WEST AFRICA: Meeting education targets - access versus quality

Saturday, December 8, 2007

Midway to the Millennium Development Goals set in 2000, several West African countries have made vast efforts to achieve universal education and gender parity in primary schools by 2015. But education officials and teachers’ unions say the push for increased access to education has come at a cost.

“Right now, governments are making a lot of effort on quantity and not quality,” Victorine Djitrinou, international education, advocacy and campaign coordinator for ActionAid International, told IRIN at a recent conference on violence against schoolgirls held in Saly, Senegal.

While enrolment numbers have improved, retention and graduation rates remain a serious problem and, in some cases, have even decreased. Officials in many West African countries say tens of thousands of unqualified teachers have a lot to do with it.

Pushed by the international community to increase enrolment, but limited by World Bank and International Monetary Fund programmes to cut costs, many West African countries hired teachers en masse, but reduced salaries and training, Education Ministry officials, teachers and aid workers told IRIN.

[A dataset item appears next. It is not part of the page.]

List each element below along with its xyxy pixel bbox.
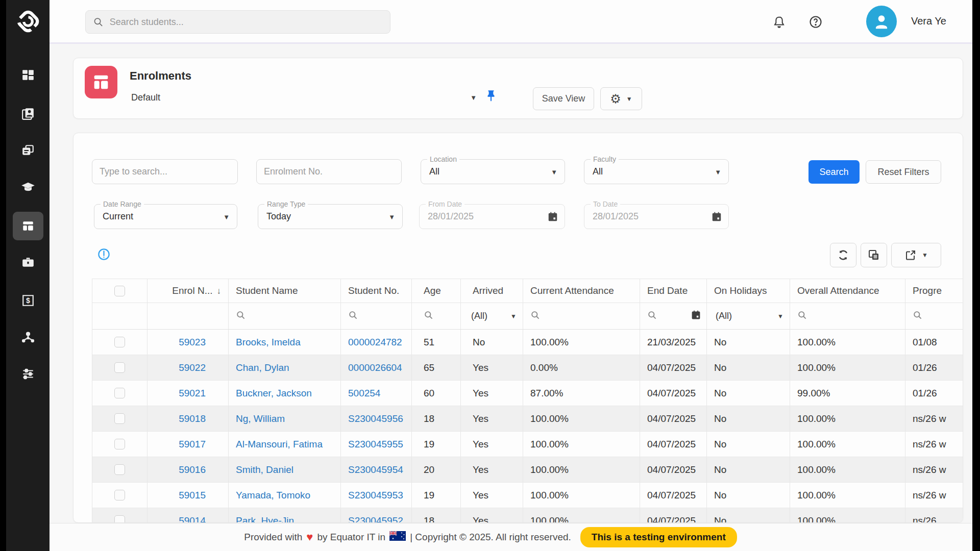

“We wanted to increase supply. It was urgent,” said Marie-Claire Guigma Nassa, of the Ministry of Basic Education and Literacy in Burkina Faso, where new recruits began being hired on contract instead of as tenured civil servants. Why? “It’s the donors who know why…They hold the loans. We’re more or less obliged.”

Lack of trained teachers

In Senegal, teachers’ training has been reduced from four years to six months, and in some cases, does not even exist. “Teachers are put directly into the classroom” and trained during the holidays, said Alpha Oumar Diallo, secretary-general of the Union of Professors of Senegal (SYPROS).

In Guinea “we recruit peanut vendors and woodworkers as teachers,” said Louis M’Bemba Soumah, secretary-general of the Union of Teachers and Researchers in Guinea (SLECG). “It has completely screwed up the education system.”

In the early 1990s, when the World Bank introduced structural adjustment programmes in Mali, all teachers’ colleges were shut down, union and UN sources said.

In many francophone West African countries some teachers barely speak French. Others are the same age as their students. In many countries, contract teachers are the core of the education system, far outnumbering staff hired on civil servant conditions.

Teachers’ unions say improperly trained teachers do not only provide a poorer education, but are also more likely to violate the rights of students, especially girls, as they lack ethics training. Badly paid and often lacking a sense of pride in their profession, they are more open to corruption, education experts say.

“The world is asking Africa to choose between quality and access,” Coudou Diaw, executive director of the Forum for African Women Educationalists (FAWE), told IRIN. “Education is more complicated than a goal.”

Quantity but at a cost?

“Even if [the rate of] schooling has increased, quality hasn’t really followed,” said Nicole Bella, policy analyst for the Education for All Global Monitoring Report, which released its latest report on the progress of nations on 29 November.

During the push for universal education, Guinea scrambled to pump out 2,500 to 3,000 new teachers a year, said Thierno Diallo, assistant coordinator of the Education for All programme at the Ministry of National Education. While the percentage of children in school doubled (from around 40 percent to 80 percent), he said the graduation rate dropped from 100 percent to 80.

Burkina Faso - rated the least developed country in the world by the 2007-08 UN Human Development Index - has seen steady increases in enrolment rates in recent years. By the 2006-07 school year, 78 percent of children were admitted to the first year of primary school, according to gross government enrolment figures. But the percentage of children enrolled in all years of primary school combined drops to 61 percent. And the percentage of Burkinabé children who graduate primary school is just 37 percent.

In Gabon, 93 percent of primary age girls are in school, but for girls age 15, that rate nearly drops by half to 54, according to the national teachers’ union.

In Chad, fewer than half the students who enter the first year of primary school ever finish. According to Bella, even those who graduate do not always know how to read or do maths.

The reasons behind the numbers are a complicated mix of poverty, traditional attitudes towards girls and unequipped schools - but also, many governments and teachers’ unions say, a shortage of qualified teachers.

Drive to boost quality

Governments are well aware of the problem and, in many cases, are trying to fix it.

In Mali, the government is negotiating with contract workers to integrate them into the civil service. In Guinea, recruited teachers are now required to undergo three months of probation and a take a test. Many countries are offering continued training for teachers already in the system.

In both Burkina Faso and Guinea, national education strategies targeted access to education in the first phase, but will now attempt to catch up on the quality aspect.

“It’s an approach that has its logic,” said Burkina Faso’s Guigma Nassa. “The children need to be in school first.”

“[Now], our battle is for quality,” added Diallo of Guinea.

Still, according to the 2008 Education for All Global Monitoring Report, only one West African country - Benin - is projected to meet universal primary education by 2015.